── MATERIAL FOR THIS TASK

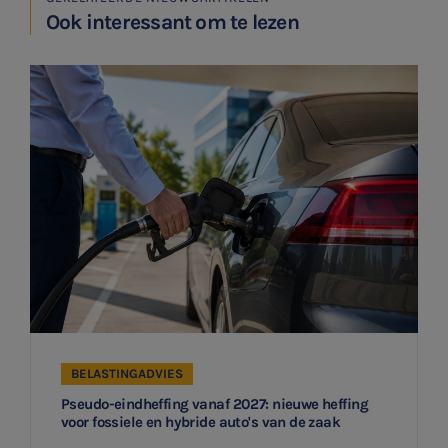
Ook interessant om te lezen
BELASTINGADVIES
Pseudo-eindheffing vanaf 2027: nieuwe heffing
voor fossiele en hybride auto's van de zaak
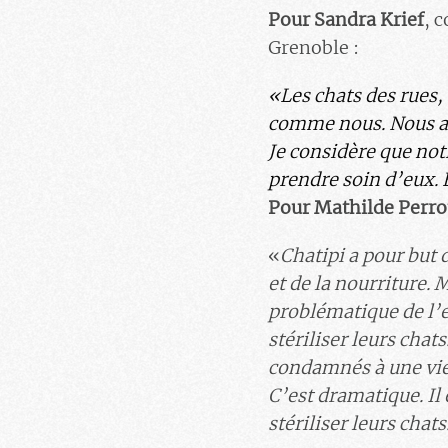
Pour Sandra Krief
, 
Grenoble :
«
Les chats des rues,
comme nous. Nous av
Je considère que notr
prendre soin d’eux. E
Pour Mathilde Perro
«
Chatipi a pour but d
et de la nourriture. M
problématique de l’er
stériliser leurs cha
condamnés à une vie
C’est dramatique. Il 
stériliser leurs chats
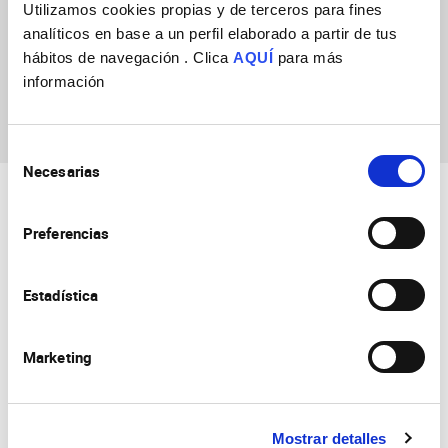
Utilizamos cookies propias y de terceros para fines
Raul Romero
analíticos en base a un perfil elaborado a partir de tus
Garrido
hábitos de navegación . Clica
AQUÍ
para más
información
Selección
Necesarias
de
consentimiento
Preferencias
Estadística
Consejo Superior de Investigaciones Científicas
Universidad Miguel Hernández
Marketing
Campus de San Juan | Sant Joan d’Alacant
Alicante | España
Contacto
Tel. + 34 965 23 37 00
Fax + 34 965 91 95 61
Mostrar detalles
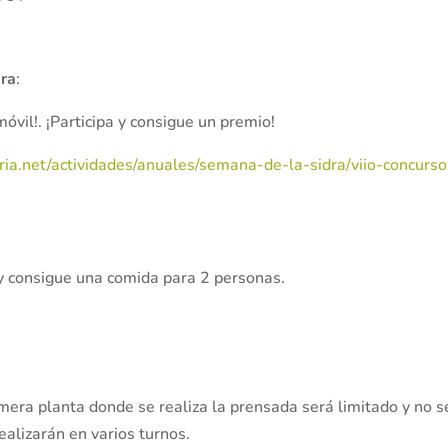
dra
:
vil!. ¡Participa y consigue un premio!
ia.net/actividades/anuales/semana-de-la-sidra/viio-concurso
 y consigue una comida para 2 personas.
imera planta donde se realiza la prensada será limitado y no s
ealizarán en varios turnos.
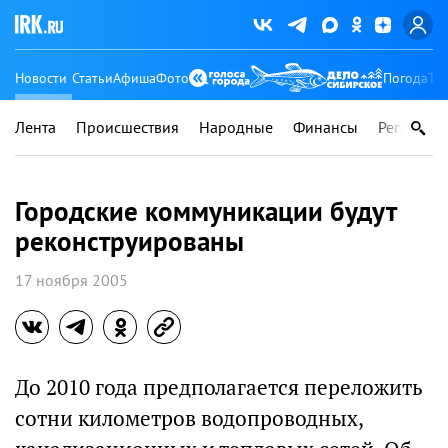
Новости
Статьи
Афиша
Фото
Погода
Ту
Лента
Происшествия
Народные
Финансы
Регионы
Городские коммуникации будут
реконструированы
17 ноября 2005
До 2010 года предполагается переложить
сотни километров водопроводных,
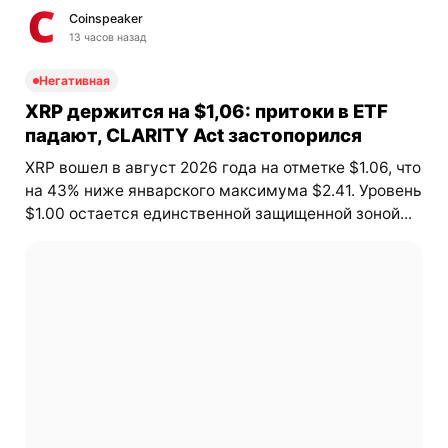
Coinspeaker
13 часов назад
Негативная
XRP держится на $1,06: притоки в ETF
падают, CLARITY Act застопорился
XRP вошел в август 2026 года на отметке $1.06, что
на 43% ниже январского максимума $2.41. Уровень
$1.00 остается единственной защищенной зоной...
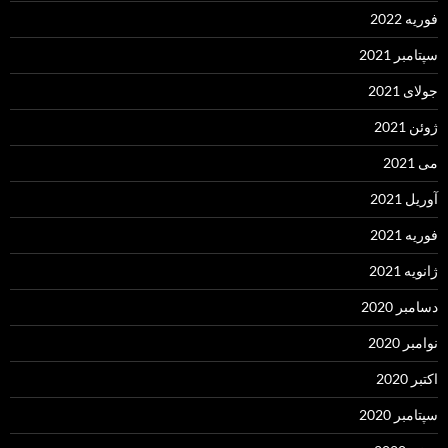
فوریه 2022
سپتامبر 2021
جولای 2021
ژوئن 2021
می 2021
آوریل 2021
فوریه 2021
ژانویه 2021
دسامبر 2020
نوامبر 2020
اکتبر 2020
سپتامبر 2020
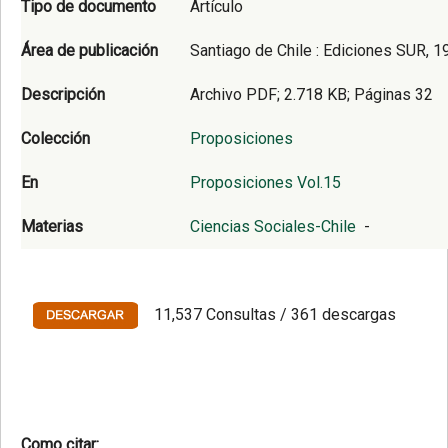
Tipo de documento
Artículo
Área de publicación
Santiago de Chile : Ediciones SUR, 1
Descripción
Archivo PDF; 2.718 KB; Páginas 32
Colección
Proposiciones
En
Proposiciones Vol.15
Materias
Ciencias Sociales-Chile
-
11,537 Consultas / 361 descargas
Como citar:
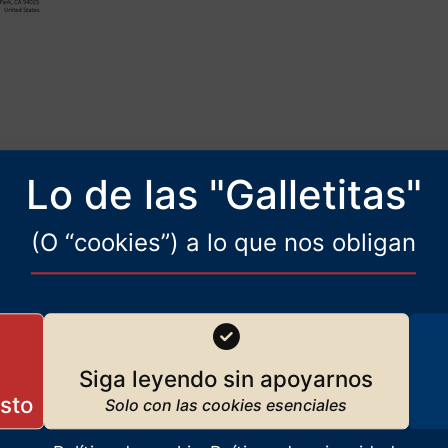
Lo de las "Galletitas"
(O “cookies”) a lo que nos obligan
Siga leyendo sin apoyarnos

────
── MATERIAL FOR THIS TASK

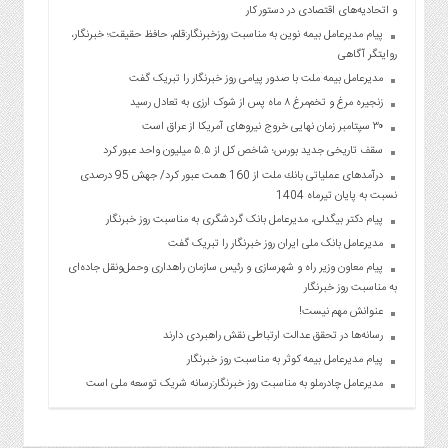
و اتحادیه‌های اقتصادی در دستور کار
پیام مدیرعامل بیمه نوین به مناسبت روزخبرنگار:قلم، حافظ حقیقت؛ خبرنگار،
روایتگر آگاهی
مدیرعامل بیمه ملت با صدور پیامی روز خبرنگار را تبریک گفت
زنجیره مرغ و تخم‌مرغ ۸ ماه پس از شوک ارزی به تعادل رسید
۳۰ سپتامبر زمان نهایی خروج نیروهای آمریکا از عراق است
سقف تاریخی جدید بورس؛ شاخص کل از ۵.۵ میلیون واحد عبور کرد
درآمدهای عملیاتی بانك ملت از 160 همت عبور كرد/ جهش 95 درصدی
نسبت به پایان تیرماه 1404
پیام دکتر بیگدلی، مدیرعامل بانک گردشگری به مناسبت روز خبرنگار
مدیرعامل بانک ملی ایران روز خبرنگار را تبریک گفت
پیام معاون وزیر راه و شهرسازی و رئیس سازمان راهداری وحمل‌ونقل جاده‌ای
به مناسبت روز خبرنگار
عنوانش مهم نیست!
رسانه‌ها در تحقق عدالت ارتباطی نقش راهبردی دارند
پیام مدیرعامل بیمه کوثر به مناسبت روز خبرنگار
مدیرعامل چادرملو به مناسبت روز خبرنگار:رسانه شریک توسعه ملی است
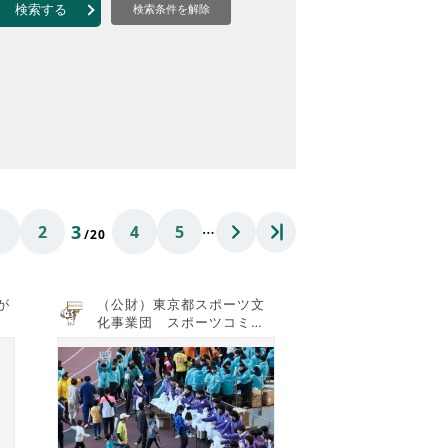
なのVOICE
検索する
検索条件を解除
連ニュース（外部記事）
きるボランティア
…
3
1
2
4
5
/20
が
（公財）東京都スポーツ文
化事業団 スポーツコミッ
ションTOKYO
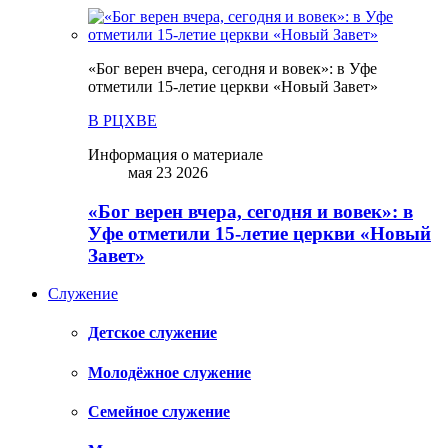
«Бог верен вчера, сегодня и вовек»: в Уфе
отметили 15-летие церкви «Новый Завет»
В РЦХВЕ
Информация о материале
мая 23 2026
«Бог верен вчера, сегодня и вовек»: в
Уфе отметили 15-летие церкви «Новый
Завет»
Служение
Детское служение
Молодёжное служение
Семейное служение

────

**EXERCISE:** I would like the number of lines in the material above that contain the string "летие", with no other words in the reply.

**ANSWER:** 2